# Core Create

This Notebook focuses on the process of inserting records.

The following topics are covered:
- Insert Basics
- Insert with default values
- Insert from another table (insert into ... select ...)
- Returning
- Upsert / Update or Insert / ON CONFLICT
- Common Table Expressions / WITH (select)

Further Reading:
- [INSERT syntax](https://www.sqlite.org/lang_insert.html) by SQLite
- ["Using INSERT Statments"](https://docs.sqlalchemy.org/en/20/tutorial/data_insert.html) by SQLAlchemy

# Setup

Although a Foreign Key *should* enforce the existence of data in a remote table, SQLite does not enforce this by default.<br>
Enforcing this is enabled by using a PRAGMA.

In [None]:
import sqlalchemy as sa
from utils import logs, rollback, try_fix_quirks

engine = sa.create_engine('sqlite://')
con = engine.connect()
try_fix_quirks(con)

In [None]:
metadata = sa.MetaData()
Categories = sa.Table(
    'categories', 
    metadata,
    sa.Column('id', sa.Integer, primary_key=True),  # Not using autoincrement for demonstration purposes.
    sa.Column('name', sa.VARCHAR(255), nullable=False, unique=True),
)

Products = sa.Table(
    'products', 
    metadata, 
    sa.Column('id', sa.Integer, primary_key=True, autoincrement=True),
    sa.Column('name', sa.VARCHAR(255), default=None, nullable=True),
    sa.Column('category_id', sa.INTEGER, sa.ForeignKey(Categories.c.id), nullable=False),
    sa.Column('price', sa.DOUBLE, nullable=False)
)

metadata.create_all(engine)

with con.begin():
    result = con.execute(Categories.insert(), [{'id': 1, 'name': 'No Category'}, {'id': 2, 'name': 'Smartphones'}])
    default_category: int = 1
    
print('Default category:', default_category)

# Insert Basics

These are the basic insert queries, a quick refresher from the core CRUD notebook.<br>
After calling `connection.execute(insert)`, the returned result is quite useful.

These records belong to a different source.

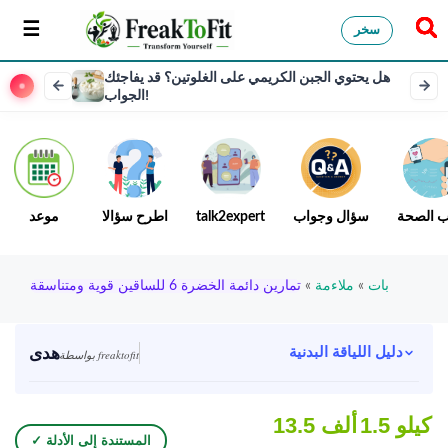
سخر
هل يحتوي الجبن الكريمي على الغلوتين؟ قد يفاجئك
الجواب!
ب الصحة
سؤال وجواب
talk2expert
اطرح سؤالا
موعد
بات
»
ملاءمة
»
تمارين دائمة الخضرة 6 للساقين قوية ومتناسقة
هدى
دليل اللياقة البدنية
بواسطة freaktofit
1.5 كيلو
13.5 ألف
✓ المستندة إلى الأدلة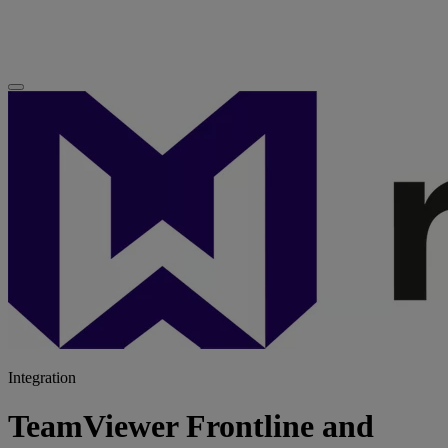
Integration
TeamViewer Frontline and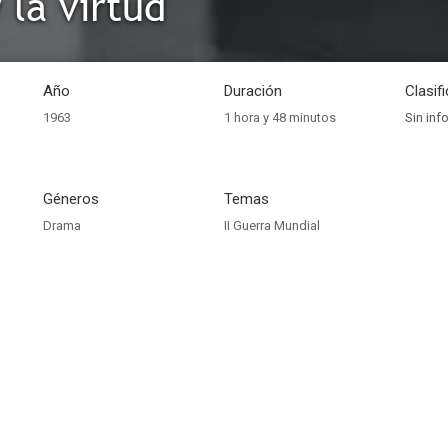
y la virtud
Año
Duración
Clasif
1963
1 hora y 48 minutos
Sin inf
Géneros
Temas
Drama
II Guerra Mundial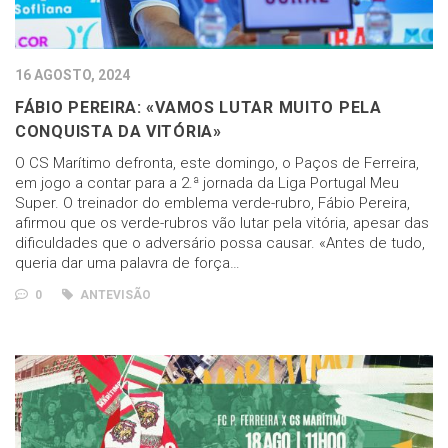
16 AGOSTO, 2024
FÁBIO PEREIRA: «VAMOS LUTAR MUITO PELA
CONQUISTA DA VITÓRIA»
O CS Marítimo defronta, este domingo, o Paços de Ferreira,
em jogo a contar para a 2.ª jornada da Liga Portugal Meu
Super. O treinador do emblema verde-rubro, Fábio Pereira,
afirmou que os verde-rubros vão lutar pela vitória, apesar das
dificuldades que o adversário possa causar. «Antes de tudo,
queria dar uma palavra de força…
0
ANTEVISÃO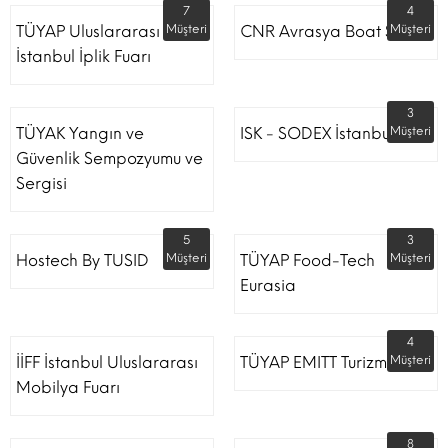
7
4
TÜYAP Uluslararası
Müşteri
CNR Avrasya Boat Show
Müşteri
İstanbul İplik Fuarı
3
TÜYAK Yangın ve
ISK - SODEX İstanbul
Müşteri
Güvenlik Sempozyumu ve
Sergisi
5
3
Hostech By TUSID
Müşteri
TÜYAP Food-Tech
Müşteri
Eurasia
4
İİFF İstanbul Uluslararası
TÜYAP EMITT Turizm Fuarı
Müşteri
Mobilya Fuarı
8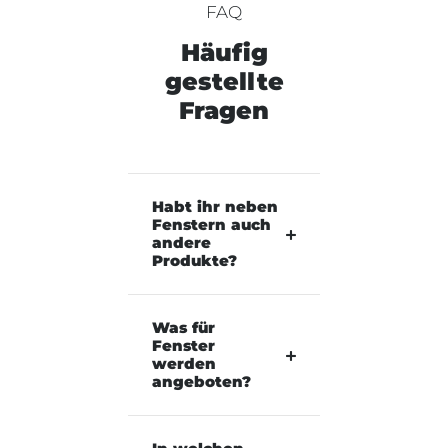
FAQ
Häufig
gestellte
Fragen
Habt ihr neben
Fenstern auch
andere
Produkte?
Was für
Fenster
werden
angeboten?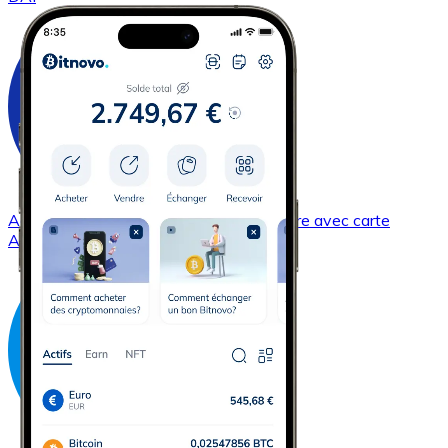
Acheter
Cardano
avec virement bancaire
avec carte
ADA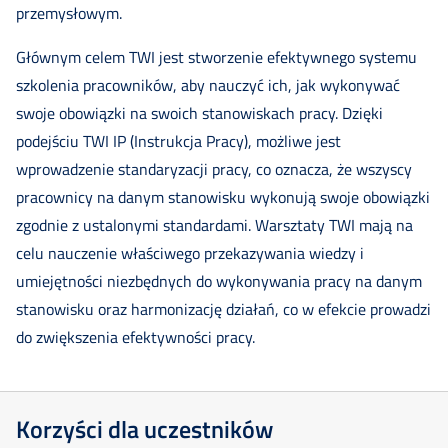
przemysłowym.
Głównym celem TWI jest stworzenie efektywnego systemu
szkolenia pracowników, aby nauczyć ich, jak wykonywać
swoje obowiązki na swoich stanowiskach pracy. Dzięki
podejściu TWI IP (Instrukcja Pracy), możliwe jest
wprowadzenie standaryzacji pracy, co oznacza, że wszyscy
pracownicy na danym stanowisku wykonują swoje obowiązki
zgodnie z ustalonymi standardami. Warsztaty TWI mają na
celu nauczenie właściwego przekazywania wiedzy i
umiejętności niezbędnych do wykonywania pracy na danym
stanowisku oraz harmonizację działań, co w efekcie prowadzi
do zwiększenia efektywności pracy.
Korzyści dla uczestników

`result.returns_rows` is a boolean that speaks for itself.

`result.rowcount` provides an integer with the number of rows inserted.


In [None]:
with rollback(con):
    result = con.execute(Products.insert(), {'name': 'Android', 'price': 100, 'category_id': default_category})
    print('rows affected:', result.rowcount)
    print('returns rows:', result.returns_rows)
    for row in con.execute(Products.select()):
        print(row.id)

## Inserted Primary Key

Tables can be configured to generate a primary key when a record is added.<br>
SQLAlchemy can return this value.

`result.inserted_primary_key` provides a tuple
`result.inserted_primary_key_rows`


In [None]:
with rollback(con):
    result = con.execute(Products.insert(), {'name': 'Android', 'price': 100, 'category_id': default_category})
    print('primary key:', result.inserted_primary_key)
    print('primary key rows:', result.inserted_primary_key_rows)

# Insert with Defaults
Data might have a few constant values which keep getting reused.<br>
For this example, it is adding products with the same category.

`sa.execute(Products.insert(), data)`

This is a straightforward piece of code, but what if *some* data didn't have a category ID assigned yet?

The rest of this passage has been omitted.